PROBLEM DESCRIPTION ->
Pull each line containing "versatili" out of the data and copy it.

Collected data
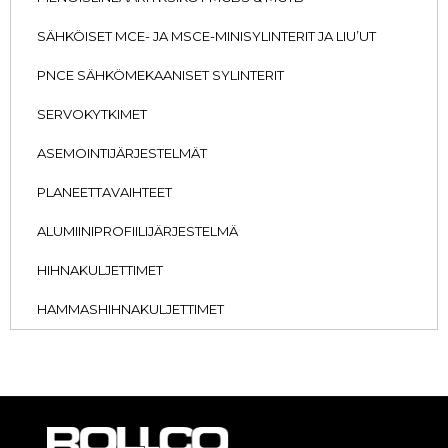
SÄHKÖISET MCE- JA MSCE-MINISYLINTERIT JA LIU’UT
PNCE SÄHKÖMEKAANISET SYLINTERIT
SERVOKYTKIMET
ASEMOINTIJÄRJESTELMÄT
PLANEETTAVAIHTEET
ALUMIINIPROFIILIJÄRJESTELMÄ
HIHNAKULJETTIMET
HAMMASHIHNAKULJETTIMET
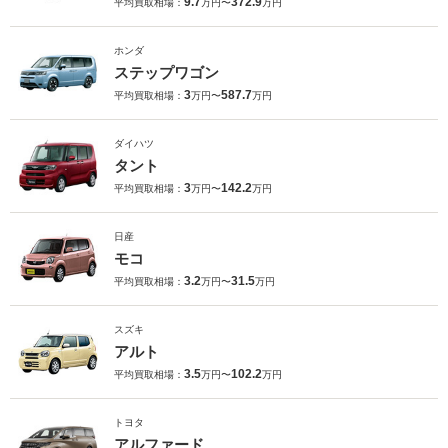
9.7
372.9
平均買取相場：
万円〜
万円
ホンダ
ステップワゴン
3
587.7
平均買取相場：
万円〜
万円
ダイハツ
タント
3
142.2
平均買取相場：
万円〜
万円
日産
モコ
3.2
31.5
平均買取相場：
万円〜
万円
スズキ
アルト
3.5
102.2
平均買取相場：
万円〜
万円
トヨタ
アルファード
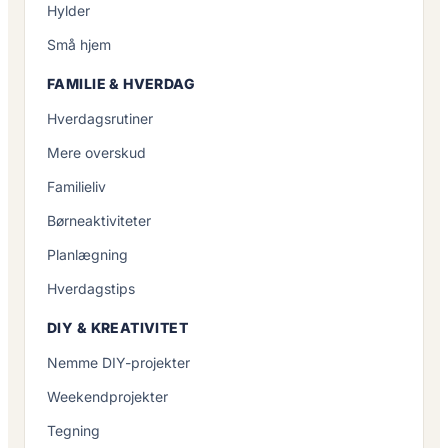
Hylder
Små hjem
FAMILIE & HVERDAG
Hverdagsrutiner
Mere overskud
Familieliv
Børneaktiviteter
Planlægning
Hverdagstips
DIY & KREATIVITET
Nemme DIY-projekter
Weekendprojekter
Tegning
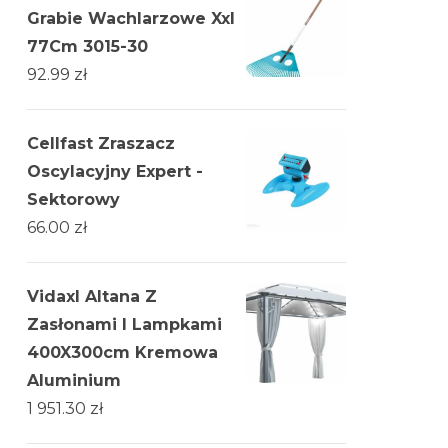
Grabie Wachlarzowe Xxl
77Cm 3015-30
92.99
zł
Cellfast Zraszacz
Oscylacyjny Expert -
Sektorowy
66.00
zł
Vidaxl Altana Z
Zasłonami I Lampkami
400X300cm Kremowa
Aluminium
1 951.30
zł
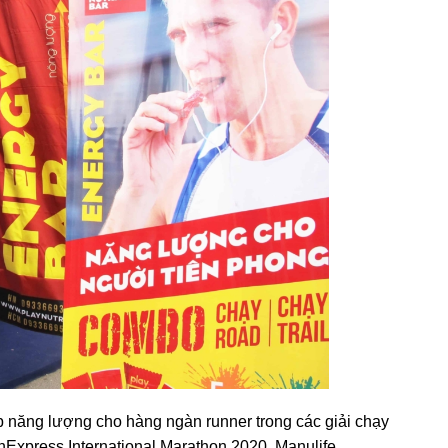
năng lượng cho hàng ngàn runner trong các giải chạy
press International Marathon 2020, Manulife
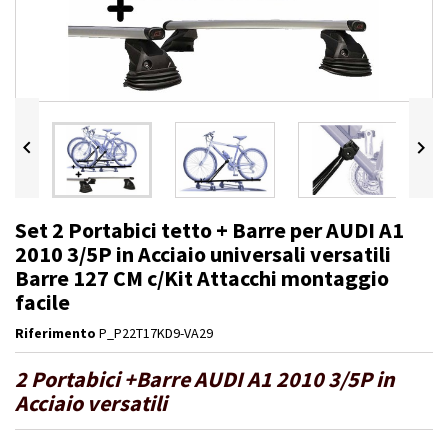


Set 2 Portabici tetto + Barre per AUDI A1
2010 3/5P in Acciaio universali versatili
Barre 127 CM c/Kit Attacchi montaggio
facile
Riferimento
P_P22T17KD9-VA29
2 Portabici +Barre AUDI A1 2010 3/5P in
Acciaio versatili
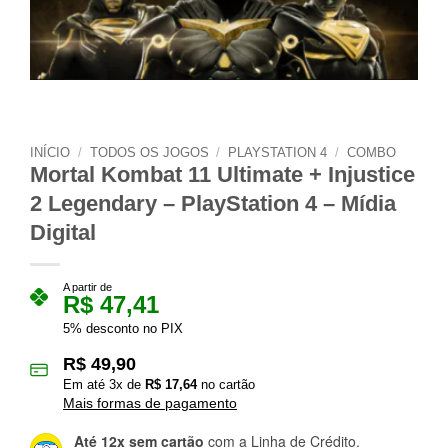
INÍCIO
/
TODOS OS JOGOS
/
PLAYSTATION 4
/
COMBO
Mortal Kombat 11 Ultimate + Injustice
2 Legendary – PlayStation 4 – Mídia
Digital
A partir de
R$
47,41
5% desconto no PIX
R$
49,90
Em até
3
x de
R$
17,64
no cartão
Mais formas de pagamento
Até 12x sem cartão
com a Linha de Crédito.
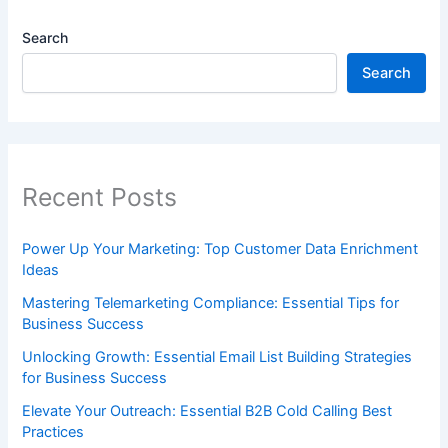
Search
Search
Recent Posts
Power Up Your Marketing: Top Customer Data Enrichment
Ideas
Mastering Telemarketing Compliance: Essential Tips for
Business Success
Unlocking Growth: Essential Email List Building Strategies
for Business Success
Elevate Your Outreach: Essential B2B Cold Calling Best
Practices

RESPONSE FOR THIS EXERCISE ->
2010 3/5P in Acciaio universali versatili
Acciaio versatili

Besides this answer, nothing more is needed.